__WORK TO COMPLETE__. Pictures are not repeated. Every line from the beginning of the entries through the one with "молодшого сержанта" is restated exactly.

__DATA SUPPLIED__.
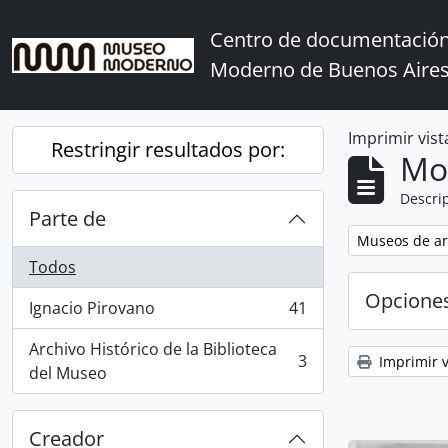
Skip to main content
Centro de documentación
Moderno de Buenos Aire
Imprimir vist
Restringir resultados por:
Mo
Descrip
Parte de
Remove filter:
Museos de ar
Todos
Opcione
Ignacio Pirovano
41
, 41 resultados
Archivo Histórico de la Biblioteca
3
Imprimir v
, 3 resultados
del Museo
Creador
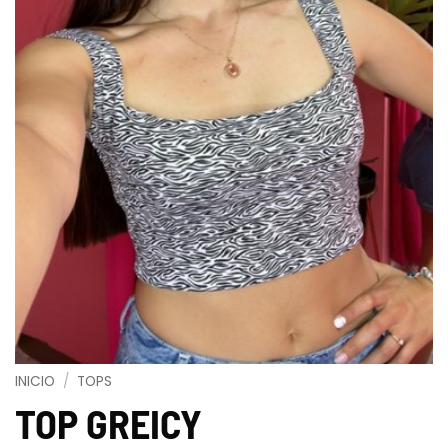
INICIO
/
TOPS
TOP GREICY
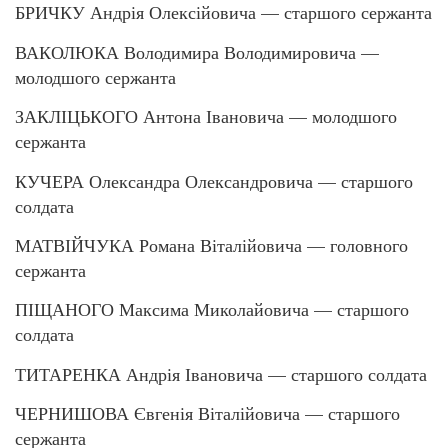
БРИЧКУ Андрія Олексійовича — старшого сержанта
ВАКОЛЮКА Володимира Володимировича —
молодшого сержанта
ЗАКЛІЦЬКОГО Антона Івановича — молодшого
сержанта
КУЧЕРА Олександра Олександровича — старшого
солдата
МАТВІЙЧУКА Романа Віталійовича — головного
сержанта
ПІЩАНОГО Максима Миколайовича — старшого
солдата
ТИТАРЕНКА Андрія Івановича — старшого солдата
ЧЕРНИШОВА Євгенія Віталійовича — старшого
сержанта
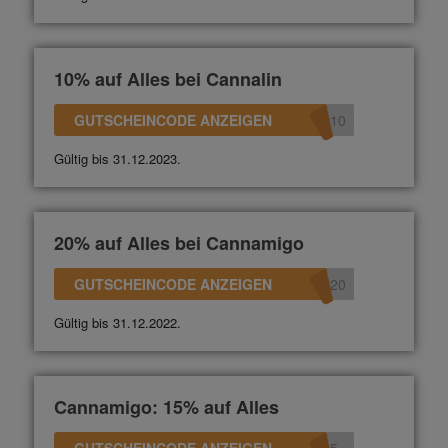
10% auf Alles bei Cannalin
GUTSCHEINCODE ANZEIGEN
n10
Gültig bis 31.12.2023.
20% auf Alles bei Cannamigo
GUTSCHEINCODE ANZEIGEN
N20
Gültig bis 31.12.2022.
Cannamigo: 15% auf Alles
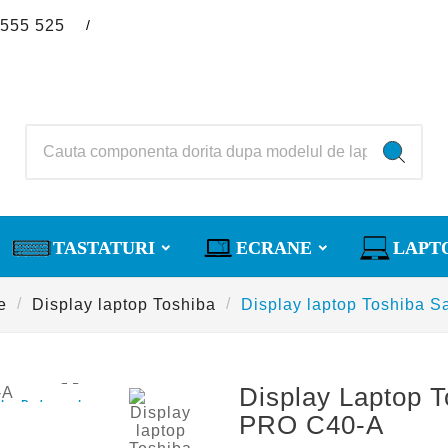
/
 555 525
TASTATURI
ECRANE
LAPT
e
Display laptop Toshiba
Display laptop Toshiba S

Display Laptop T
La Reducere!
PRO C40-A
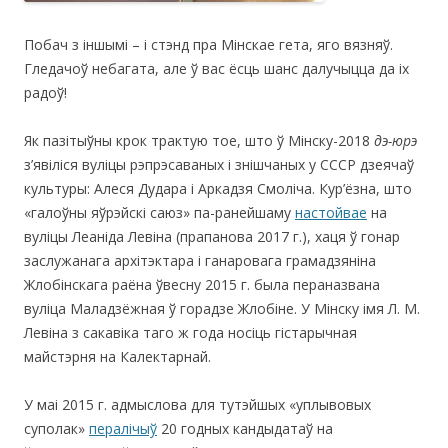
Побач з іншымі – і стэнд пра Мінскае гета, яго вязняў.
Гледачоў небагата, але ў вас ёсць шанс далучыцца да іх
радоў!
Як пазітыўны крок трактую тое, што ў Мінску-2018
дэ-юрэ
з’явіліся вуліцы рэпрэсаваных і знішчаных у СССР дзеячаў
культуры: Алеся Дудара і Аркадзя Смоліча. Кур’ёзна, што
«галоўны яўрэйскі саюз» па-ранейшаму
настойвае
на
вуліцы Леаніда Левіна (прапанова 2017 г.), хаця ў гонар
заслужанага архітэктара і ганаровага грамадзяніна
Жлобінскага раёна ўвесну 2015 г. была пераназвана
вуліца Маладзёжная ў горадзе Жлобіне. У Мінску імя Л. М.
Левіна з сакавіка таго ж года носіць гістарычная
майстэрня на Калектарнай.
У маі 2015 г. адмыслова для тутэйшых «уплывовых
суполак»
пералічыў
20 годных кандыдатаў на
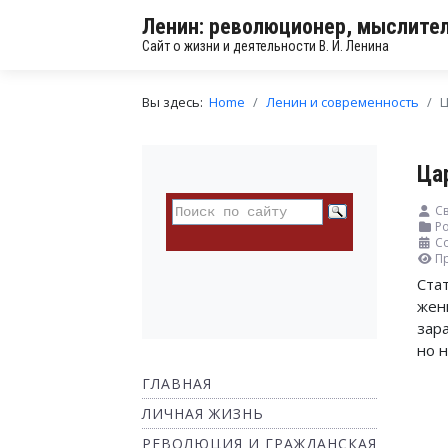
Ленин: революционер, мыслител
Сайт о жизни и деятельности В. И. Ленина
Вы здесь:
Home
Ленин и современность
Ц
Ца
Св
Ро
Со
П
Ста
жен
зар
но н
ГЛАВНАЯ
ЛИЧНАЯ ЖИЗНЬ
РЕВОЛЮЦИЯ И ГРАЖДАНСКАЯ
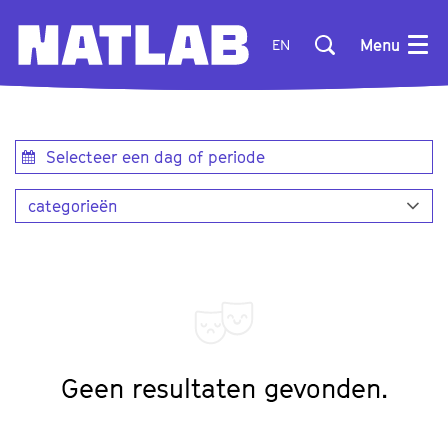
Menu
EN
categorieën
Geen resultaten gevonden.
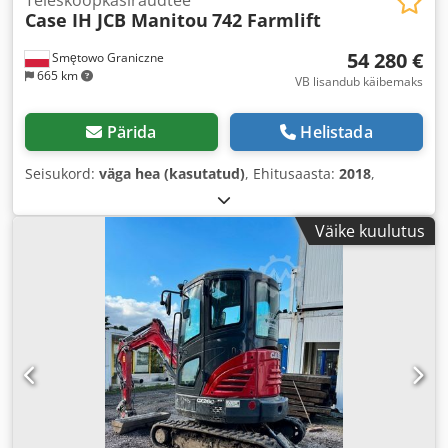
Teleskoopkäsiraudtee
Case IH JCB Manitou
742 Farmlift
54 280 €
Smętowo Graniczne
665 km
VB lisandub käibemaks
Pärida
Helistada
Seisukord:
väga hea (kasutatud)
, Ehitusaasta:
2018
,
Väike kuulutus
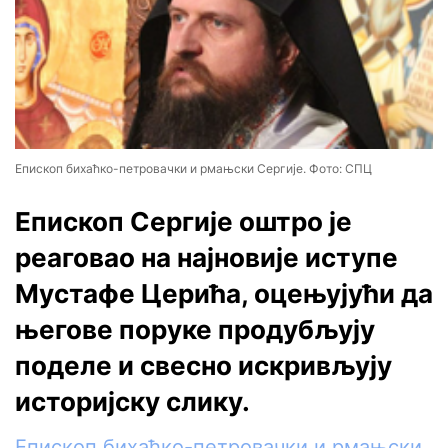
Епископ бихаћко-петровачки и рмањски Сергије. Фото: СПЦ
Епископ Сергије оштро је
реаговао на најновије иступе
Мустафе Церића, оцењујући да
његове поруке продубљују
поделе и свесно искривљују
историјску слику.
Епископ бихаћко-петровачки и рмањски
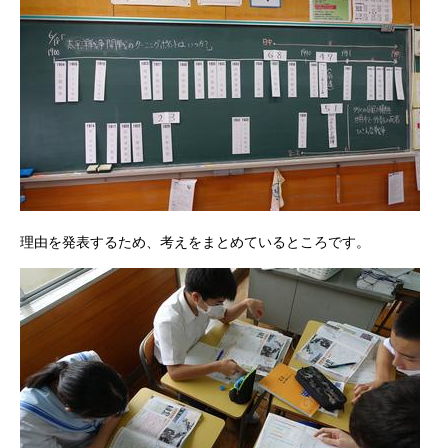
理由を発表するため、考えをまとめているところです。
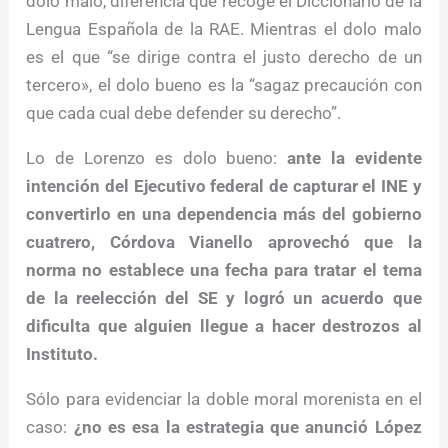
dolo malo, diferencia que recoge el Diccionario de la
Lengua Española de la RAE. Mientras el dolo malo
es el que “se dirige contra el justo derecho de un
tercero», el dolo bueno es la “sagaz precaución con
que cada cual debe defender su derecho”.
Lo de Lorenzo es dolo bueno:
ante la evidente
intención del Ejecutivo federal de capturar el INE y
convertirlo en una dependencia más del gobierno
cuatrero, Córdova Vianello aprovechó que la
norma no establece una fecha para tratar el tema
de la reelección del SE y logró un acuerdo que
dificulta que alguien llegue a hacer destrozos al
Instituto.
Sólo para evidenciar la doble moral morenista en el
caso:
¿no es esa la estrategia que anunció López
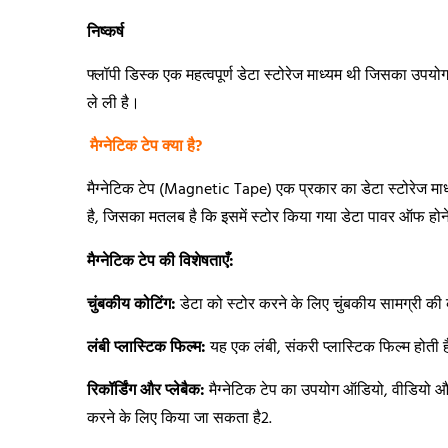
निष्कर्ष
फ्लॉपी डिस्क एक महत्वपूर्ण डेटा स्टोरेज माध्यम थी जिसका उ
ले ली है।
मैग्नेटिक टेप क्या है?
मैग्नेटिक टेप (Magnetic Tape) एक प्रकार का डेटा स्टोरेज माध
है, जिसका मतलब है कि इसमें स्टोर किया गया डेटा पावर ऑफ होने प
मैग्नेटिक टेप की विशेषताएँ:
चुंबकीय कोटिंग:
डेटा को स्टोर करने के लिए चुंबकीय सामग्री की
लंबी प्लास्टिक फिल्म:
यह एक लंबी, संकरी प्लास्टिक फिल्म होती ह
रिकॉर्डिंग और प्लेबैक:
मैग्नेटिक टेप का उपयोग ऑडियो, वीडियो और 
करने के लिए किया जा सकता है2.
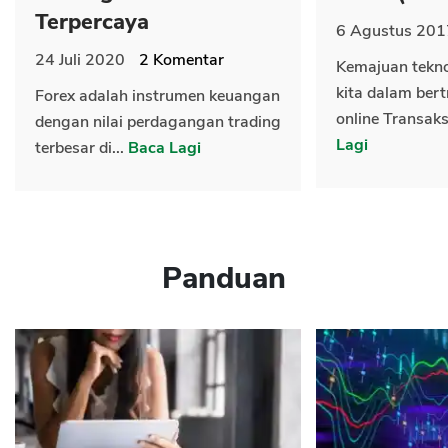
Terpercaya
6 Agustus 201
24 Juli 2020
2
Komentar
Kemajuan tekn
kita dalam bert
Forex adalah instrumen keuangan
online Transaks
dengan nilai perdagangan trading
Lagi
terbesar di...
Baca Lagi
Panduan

__ANSWER SECTION__.
Skip to main content
Centro de documentación
Moderno de Buenos Aire
Imprimir vist
Restringir resultados por:
Mo
Descrip
Parte de
Remove filter:
Museos de ar
Todos
Opcione
Ignacio Pirovano
41
, 41 resultados
Archivo Histórico de la Biblioteca
3
Imprimir v
, 3 resultados
del Museo
Creador
INICIO
/
TOPS
TOP GREICY
БРИЧКУ Андрія Олексійовича — старшого сержанта
ВАКОЛЮКА Володимира Володимировича —
молодшого сержанта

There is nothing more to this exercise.